Video: Max Heimel on sequence tagging w/ Apache Mahout

2010-10-26 19:58
Some time ago Max Heimel from TU Berlin gave presentation of the new HMM support in the Mahout 0.4 release at the Apache Hadoop Get Together in Berlin:

Mahout Max Heimel from Isabel Drost on Vimeo.



Thanks to JTeam for sponsoring video taping, thanks to newthinking for providing the location and thanks to Martin Schmidt from newthinking for producing the video.

Video: Sebastian Schelter on Recommendation w/ Apache Mahout

2010-10-21 13:55
A few weeks ago we had the autumn edition of the Apache Hadoop Get Together in newthinking store in Berlin. I am glad to announce the first video online:

Mahout Sebastian Schelter from Isabel Drost on Vimeo.



Thanks to JTeam for sponsoring video taping, thanks to newthinking for providing the location and thanks to Martin Schmidt from newthinking for producing the video.

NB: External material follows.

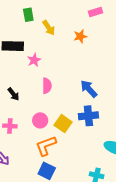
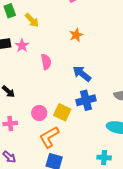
orange star: (80, 36) -> (76, 35), moved
pink star: (34, 60) -> (22, 46), moved
pink semicircle: (47, 86) -> (46, 62), moved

Stay tuned for the second video to be published next week.

Slides available

2010-10-08 09:19
Yesterday evening the Autumn Hadoop Get Together took place in Berlin. The meetup this time focussed mainly on latest developments at Apache Mahout. The meetup was kindly sponsored by JTeam, providing video taping of the presentations as well as for free drinks. Thanks a lot for that.

After the meetup the group went over to Cafe Aufsturz for drinks, food and lots of interesting discussions - I left them there as I still have to get rid of a persistent cold. Hope you guys had fun!

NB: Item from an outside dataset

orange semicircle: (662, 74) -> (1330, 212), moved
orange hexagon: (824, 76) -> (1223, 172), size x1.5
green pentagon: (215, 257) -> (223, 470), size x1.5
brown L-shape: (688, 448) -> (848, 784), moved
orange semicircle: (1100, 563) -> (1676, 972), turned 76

The two speakers were so kind to provide the slides:



Videos of the talks will be posted very soon - so stay tuned.

Reminder: Apache Hadoop Get Together Berlin Today

2010-10-07 09:52
Just a brief reminder: The Apache Hadoop Get Together Berlin is supposed to take place today in newthinking store, Tucholskystr. 48 at 5p.m.

The meeting features two talks on Apache Mahout: Committer Sebastian Schelter will explain how to scale recommender systems with Mahout. Contributor Max Heimel is going to give an introduction to the sequence labeling facilities available in Mahout.

As usual the group will move over to Cafe Aufsturz after the meetup is over.

A big Thanks goes to JTeam for sponsoring video taping as well as to newthinking store for providing the venue for free.

A Get Together Checklist

2010-10-06 19:38
Still on the list of potentially interesting books: The Checklist Manifesto - explaining why checklists can still be valuable - especially for complex problems and tasks.

Though not very complex, I chose to come up with a checklist for running a Hadoop Get Together in Berlin as an exercise. I'm trying to stick with advise provided by the Checklist for Checklists.

Parties involved


  • Find two to three speakers two months in advance.
  • Find a sponsor for the videos.

Gathering information


  • Double check time and date with all speakers and newthinking store.
  • Get name, title, abstract from the speakers.
  • Get logo and exact conditions from sponsor.

Spreading the word


  • Put together an announcement text including thanks to video and venue sponsors.
  • Publish the event on Upcoming.
  • Publish the event on Xing.
  • Augment the announcement text by the Xing event and Upcoming links.
  • Send a newsletter to the Meetup Xing group.
  • Send the text to the Get Together mailing list, and if appropriate to the Hadoop, HBase, katta, Lucene, Solr and Mahout mailing lists.
  • On event day send a reminder to the Get Together mailing list
  • Create meetup intro slides including thanks for the sponsors, schedule, announcements of future events.

During the meetup


  • Mention newthinking bar during introduction.
  • Self-introduction of all participants.
  • Get mail addresses of future mailing list subscribers.
  • Keep presentations at 30 to 40 minutes.
  • Get speakers' slides.

After the event


  • Publish talks' slides.
  • Publish links to videos.


The more meetups you have run the larger the chance of the main organiser getting sick the day the meetup takes place. To avoid having to re-schedule the event make sure there are people that are capable and willing to take over moderation.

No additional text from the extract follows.